Declare his glory among the nations

IMG_1938Many modern praise songs today echo the words of the prophets and the psalmists in expressing their commitment to declare God's glory to the nations.  Just a thought....

Is singing songs about declaring God's glory among the nations the same as actually doing it?  Surely, the admonition to declare His name among the nations means more than just singing songs .  God's people possess a knowledge others do not have.  It is their responsibility to share this knowledge with others, even to those at the ends of the earth (outside of Israel). For the church, the meaning is clear.  Boldly and enthusiastically declaring God's goodness and glory in the safety of our worship services is not declaring them to the nations. 

I write this as I have been reading recent articles of how only a small percentage of donations given to churches actually are used to reach "the nations."  Christianity Today notes that in the U.S., only about 3 percent of money donated to churches and ministries went to aiding or ministering to non-Christians.  I suspect that things aren't much different here in Canada.  I also suspect that many Christians bypass their church entirely and give directly to charities (like The Voice of the Martyrs) that engage in international work, but I have always been saddened by that.

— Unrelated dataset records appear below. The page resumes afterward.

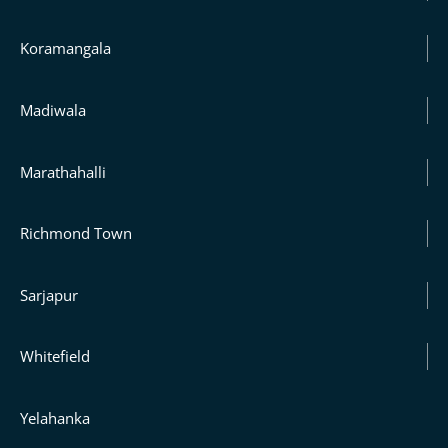
Koramangala
Madiwala
Marathahalli
Richmond Town
Sarjapur
Whitefield
Yelahanka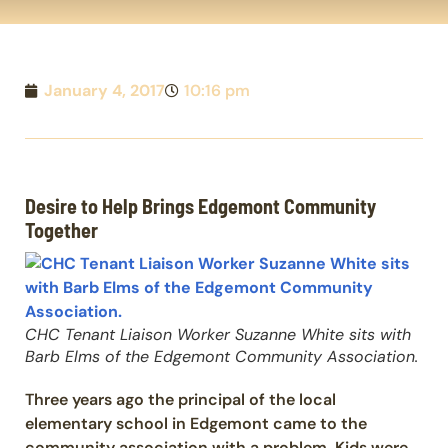
January 4, 2017
10:16 pm
Desire to Help Brings Edgemont Community
Together
CHC Tenant Liaison Worker Suzanne White sits with
Barb Elms of the Edgemont Community Association.
Three years ago the principal of the local
elementary school in Edgemont came to the
community association with a problem. Kids were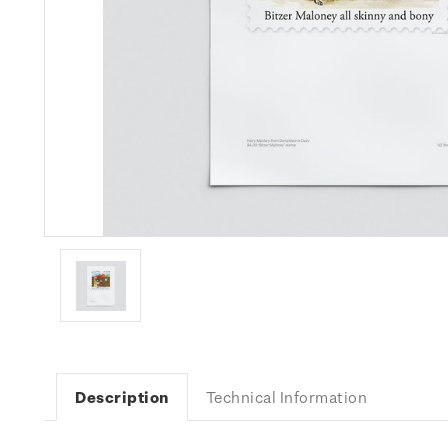
Description
Technical Information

So, the next time you sing a song about declaring God's glory and reign to the nations, pause and ask yourself just how you are involved in making sure that this is actually happening.

Psalm 96:1-3 (ESV) 
    Oh sing to the Lord a new song;
        sing to the Lord, all the earth! 
    Sing to the Lord, bless his name;
         tell of his salvation from day to day. 
    Declare his glory among the nations,
        his marvelous works among all the peoples!


Matthew said...

This has always bothered me, too. It hit harder when I learned more statistics:

(sorry this is cut-and-paste from my blog)

"Of the 2.3 billion Christians, roughly 700 million (31% of all Christians) are considered "Great Commission Christians," meaning that they have some commitment to evangelism, discipleship, church-planting, etc. About 12 million (0.5%) are Professional Christian Workers (engaged full-time in ministry), about 6.7 million (0.3%) are missionaries, about 1.2 million (0.05%) are missionaries that go to a culture different from their own, about 460,000 (0.02%) are foreign missionaries, about 98,250 (0.004%) are missionaries specifically to non-Christians, and lastly 13,450 (0.0006%) are missionaries to an unreached people group-- a people group where there is currently no church-planting movement at all. Just 13,450 frontier missionaries.

"That's a lot of numbers, but to summarize quickly: Most missionaries go to the 2.3 billion Christians in the world, and 0.0006% of missionaries go to the 1.8 billion people who have never heard of Jesus. As far as giving goes, 1 cent out of every $100 given by Christians goes to frontier missions.

My particular "thing" is frontier missions, but overall giving is also low (somewhere between 5% and 15% of evangelicals actually tithe), and of that giving, not a lot is spent on ministry and missions. Of that which is spent on ministry & missions, little of it goes to reaching non-Christians.

Michelle said...

This is a great post....!

Anonymous said...

When I bring information about the persecuted chruch to the attention of older christians, they are shocked yet not interested in helping. I try not to judge them cause God calls us to different ministries but going on a "run-a-thon for cancer" is not a christian ministry. The church in the US live like pagans, think like pagans, and use the pagan view of the world to evaluate our own views.
"IF we were on trial for being a christian, would there be enough evidence to convict us?"
In the US, proably not.

Glenn Penner said...

There is a marked gap for many between knowing of a problem and believing that they actually have to do anything about it. Sadly, many folks often have to be impacted by something directly to crack open their wallets. Take for example your illustration. As someone fighting cancer, I rather appreciate Christians engaging in a run-a-thon for cancer, as some of my family did a few months ago on my behalf. In the same way, I don't think we really see persecution as striking anyone close to us and so we can safely ignore it or wring our hands and say "Oh, how sad." But then walk away without feeling any further obligation. We rally have little sense of Christian solidarity beyond the walls of the church. Is it still true that when one of us suffers, we all suffer (1 Cor. 12:26)?